### Required action
Leaving pictures aside, restate exactly the lines of the data below, from the first one through the line that contains "זרה שהיתה קיימת, מבין".

-- Supplied data follows --

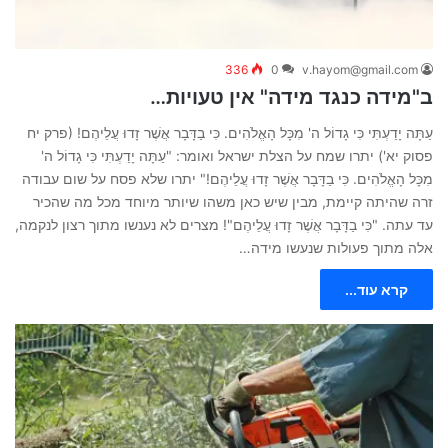
336
0
v.hayom@gmail.com
ב"מידה כנגד מידה" אין טעויות…
עַתָּה יָדַעְתִּי כִּי גָדוֹל ה' מִכָּל הָאֱלֹהִים. כִּי בַדָּבָר אֲשֶׁר זָדוּ עֲלֵיהֶם! (פרק יח
פסוק יא') יתרו שמח על הצלת ישראל ואומר: "עַתָּה יָדַעְתִּי כִּי גָדוֹל ה'
מִכָּל הָאֱלֹהִים. כִּי בַדָּבָר אֲשֶׁר זָדוּ עֲלֵיהֶם!" יתרו שלא פסח על שום עבודה
זרה שהיתה קיימת, מבין שיש כאן משהו שיותר מיוחד מכל מה שהכיר
עד עתה. "כִּי בַדָּבָר אֲשֶׁר זָדוּ עֲלֵיהֶם"! מצרים לא נענשו מתוך רצון לנקמה,
אלה מתוך פעולות שנעשו מידה…
קרא עוד...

-- Supplied data concluded --

### Worked solution
336
0
v.hayom@gmail.com
ב"מידה כנגד מידה" אין טעויות…
עַתָּה יָדַעְתִּי כִּי גָדוֹל ה' מִכָּל הָאֱלֹהִים. כִּי בַדָּבָר אֲשֶׁר זָדוּ עֲלֵיהֶם! (פרק יח
פסוק יא') יתרו שמח על הצלת ישראל ואומר: "עַתָּה יָדַעְתִּי כִּי גָדוֹל ה'
מִכָּל הָאֱלֹהִים. כִּי בַדָּבָר אֲשֶׁר זָדוּ עֲלֵיהֶם!" יתרו שלא פסח על שום עבודה
זרה שהיתה קיימת, מבין שיש כאן משהו שיותר מיוחד מכל מה שהכיר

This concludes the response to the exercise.